VI – DISCUSSÃO DE DIREITO
Em primeiro lugar, importa afastar uma questão que é discutida pelas Partes, mas em que o Tribunal, com o devido respeito, não vê qualquer relevância para a decisão da causa: a questão de quem deu causa à liquidação.
O art.º 76.º, n.º 1 al. b) do CIRS prevê que, na falta de declaração do sujeito passivo, a AT tem o poder-dever de emitir uma liquidação oficiosa com base nos elementos de que dispuser. Esse procedimento obedece ao princípio da legalidade.
Efetuada a liquidação, esta é impugnável, como foi no presente processo, com base em qualquer ilegalidade, seja esta de conteúdo ou de forma, incluindo a omissão do direito de audição.
A partir do momento em que a liquidação é impugnada, é irrelevante quem deu causa à liquidação, passando apenas a ser relevante se ela é ou não legal.
Através da liquidação efetuada em 06.01.2023, a AT procedeu à revogação da liquidação que é impugnada no presente processo.
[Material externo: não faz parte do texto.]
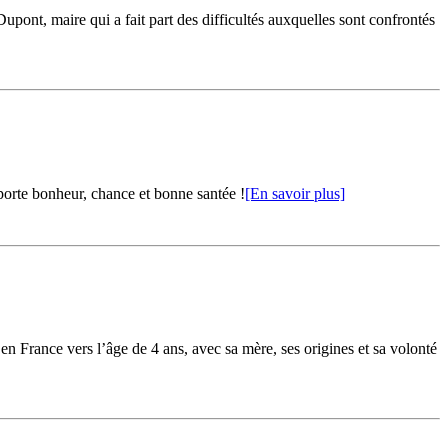
pont, maire qui a fait part des difficultés auxquelles sont confrontés
orte bonheur, chance et bonne santée !
[En savoir plus]
 France vers l’âge de 4 ans, avec sa mère, ses origines et sa volonté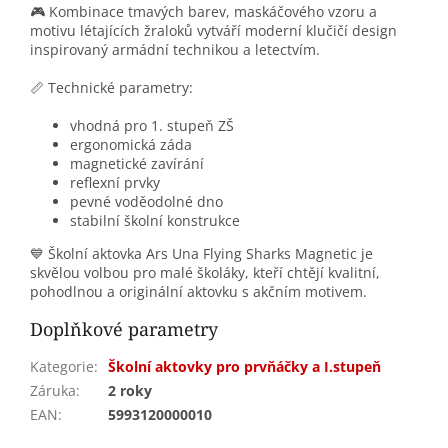
🎮 Kombinace tmavých barev, maskáčového vzoru a
motivu létajících žraloků vytváří moderní klučičí design
inspirovaný armádní technikou a letectvím.
📏 Technické parametry:
vhodná pro 1. stupeň ZŠ
ergonomická záda
magnetické zavírání
reflexní prvky
pevné voděodolné dno
stabilní školní konstrukce
💙 Školní aktovka Ars Una Flying Sharks Magnetic je
skvělou volbou pro malé školáky, kteří chtějí kvalitní,
pohodlnou a originální aktovku s akčním motivem.
Doplňkové parametry
Kategorie
:
Školní aktovky pro prvňáčky a I.stupeň
Záruka
:
2 roky
EAN
:
5993120000010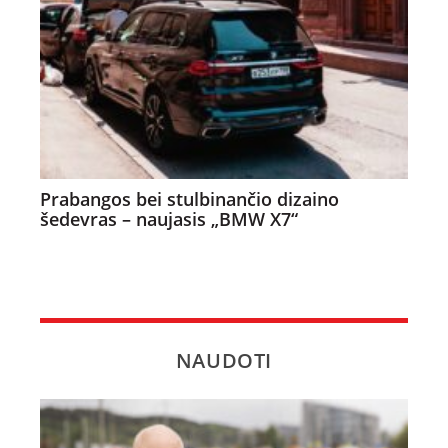
Prabangos bei stulbinančio dizaino
šedevras – naujasis „BMW X7“
NAUDOTI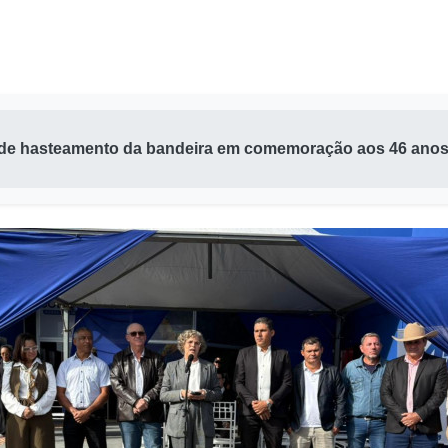
 de hasteamento da bandeira em comemoração aos 46 ano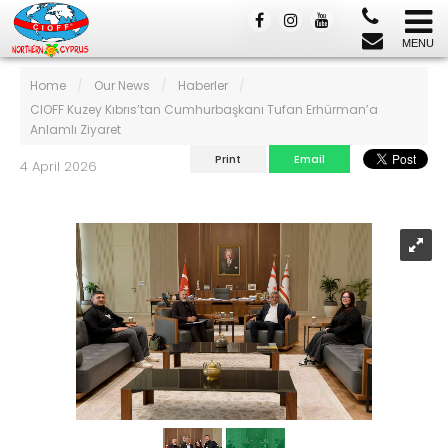
Home
/
Our News
/
Haberler
/
CIOFF Kuzey Kıbrıs’tan Cumhurbaşkanı Tufan Erhürman’a
Anlamlı Ziyaret
Print
Email
4 April 2026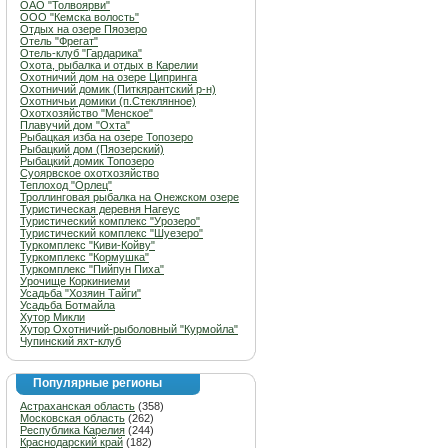
ОАО "Толвоярви"
ООО "Кемска волость"
Отдых на озере Пяозеро
Отель "Фрегат"
Отель-клуб "Гардарика"
Охота, рыбалка и отдых в Карелии
Охотничий дом на озере Ципринга
Охотничий домик (Питкярантский р-н)
Охотничьи домики (п.Стеклянное)
Охотхозяйство "Менское"
Плавучий дом "Охта"
Рыбацкая изба на озере Топозеро
Рыбацкий дом (Пяозерский)
Рыбацкий домик Топозеро
Суоярвское охотхозяйство
Теплоход "Орлец"
Троллинговая рыбалка на Онежском озере
Туристическая деревня Нагеус
Туристический комплекс "Урозеро"
Туристический комплекс "Шуезеро"
Туркомплекс "Киви-Койву"
Туркомплекс "Кормушка"
Туркомплекс "Пийпун Пиха"
Урочище Коркиниеми
Усадьба "Хозяин Тайги"
Усадьба Ботмайла
Хутор Микли
Хутор Охотничий-рыболовный "Курмойла"
Чупинский яхт-клуб
Популярные регионы
Астраханская область
(358)
Московская область
(262)
Республика Карелия
(244)
Краснодарский край
(182)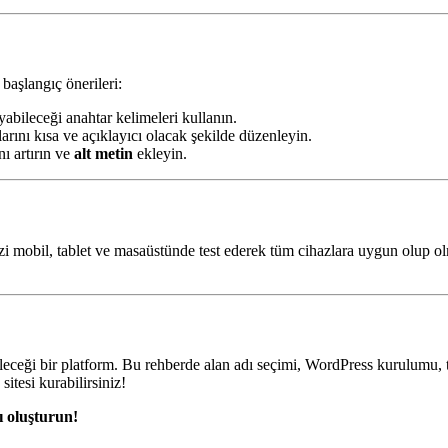
aşlangıç önerileri:
ayabileceği anahtar kelimeleri kullanın.
larını kısa ve açıklayıcı olacak şekilde düzenleyin.
nı artırın ve
alt metin
ekleyin.
enizi mobil, tablet ve masaüstünde test ederek tüm cihazlara uygun olup 
ileceği bir platform. Bu rehberde alan adı seçimi, WordPress kurulumu, 
itesi kurabilirsiniz!
ı oluşturun!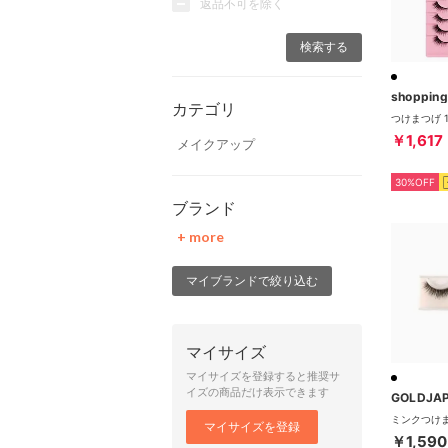
返品不可を除く
shoppin
カテゴリ
￥1,617
メイクアップ
30%OFF
ブランド
+ more
マイブランドで絞り込む
マイサイズ
マイサイズを登録すると推奨サ
イズの商品だけ表示できます
GOLDJA
マイサイズを登録
￥1,590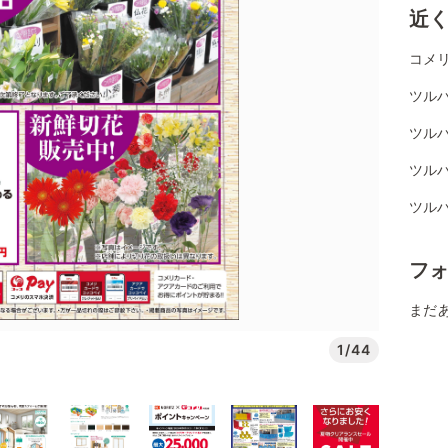
近
コメリ
ツル
ツル
ツル
ツル
フ
まだ
1/44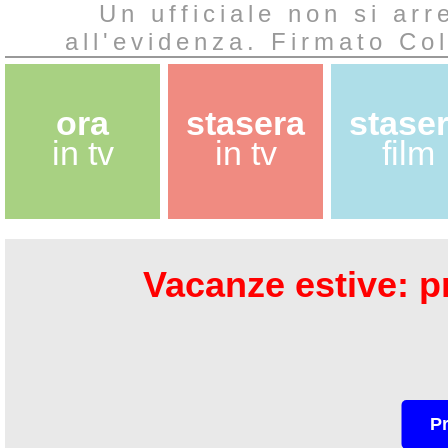
Un ufficiale non si ar
all'evidenza. Firmato Col
ora
stasera
stase
in tv
in tv
film
Vacanze estive: pr
P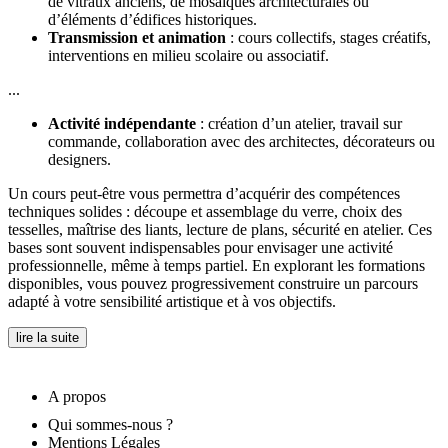
de vitraux anciens, de mosaïques architecturales ou
d’éléments d’édifices historiques.
Transmission et animation
: cours collectifs, stages créatifs,
interventions en milieu scolaire ou associatif.
...
Activité indépendante
: création d’un atelier, travail sur
commande, collaboration avec des architectes, décorateurs ou
designers.
Un cours peut-être vous permettra d’acquérir des compétences
techniques solides : découpe et assemblage du verre, choix des
tesselles, maîtrise des liants, lecture de plans, sécurité en atelier. Ces
bases sont souvent indispensables pour envisager une activité
professionnelle, même à temps partiel. En explorant les formations
disponibles, vous pouvez progressivement construire un parcours
adapté à votre sensibilité artistique et à vos objectifs.
lire la suite
A propos
Qui sommes-nous ?
Mentions Légales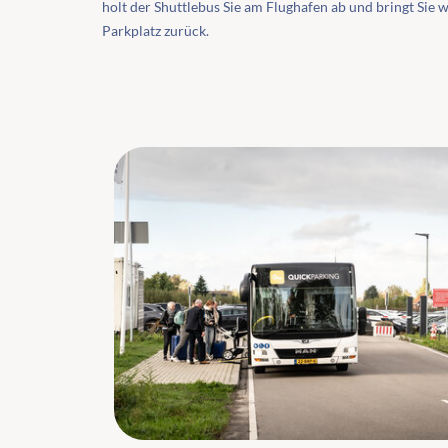
holt der Shuttlebus Sie am Flughafen ab und bringt Sie 
Parkplatz zurück.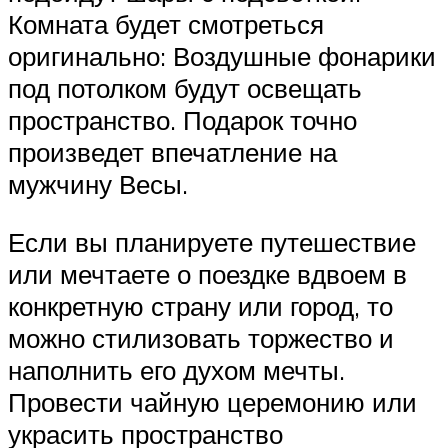
Комната будет смотреться
оригинально: Воздушные фонарики
под потолком будут освещать
пространство. Подарок точно
произведет впечатление на
мужчину Весы.
Если вы планируете путешествие
или мечтаете о поездке вдвоем в
конкретную страну или город, то
можно стилизовать торжество и
наполнить его духом мечты.
Провести чайную церемонию или
украсить пространство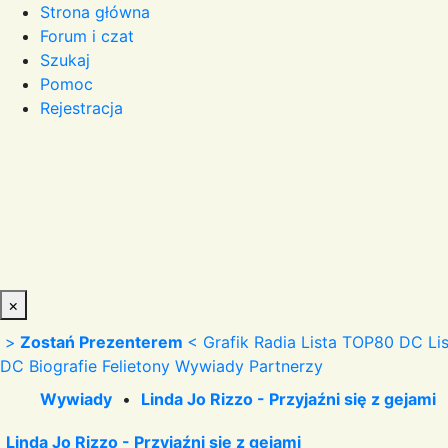
Strona główna
Forum i czat
Szukaj
Pomoc
Rejestracja
×
>
Zostań Prezenterem
<
Grafik Radia
Lista TOP80 DC
Li
DC
Biografie
Felietony
Wywiady
Partnerzy
Wywiady
•
Linda Jo Rizzo - Przyjaźni się z gejami
Linda Jo Rizzo - Przyjaźni się z gejami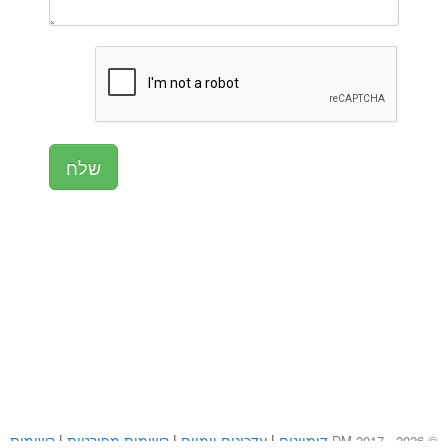
דומיינים
|
עדכונים יומיים
|
רשימות מפורטות
|
רשימות
© DM 2017 - 2026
O Requerente sustenta que essa revogação, porque apenas lhe foi comunicada após a apresentação do pedido de pronúncia arbitral, gera a inutilidade superveniente da lide.
A AT, por seu turno, sustenta que existe impossibilidade da lide, mas que esta já se verificava em momento anterior à constituição do Tribunal Arbitral.
Nos termos da al. e) do art.º 277.º do CPC e do seu proémio (aplicável ao processo arbitral tributário ex vi o art.º 29º, nº 1, al e) do RJAT), a instância extingue-se com a impossibilidade ou inutilidade superveniente da lide.
A impossibilidade ou inutilidade superveniente da lide dá-se quando “por um facto ocorrido na pendência da instância, a pretensão do autor não se pode manter, por virtude do desaparecimento dos sujeitos ou do objeto do processo, ou encontra satisfação fora do esquema da providência pretendida” (Supremo Tribunal de Justiça, ac. de 22 de junho de 2021, 17731/18.1T8PRT.P1.S1, relatora Ana Paula Boularot); (Lebre de Freitas, Código de Processo Civil Anotado, vol. 1.º, 3.ª ed., Coimbra, 2014, p. 546).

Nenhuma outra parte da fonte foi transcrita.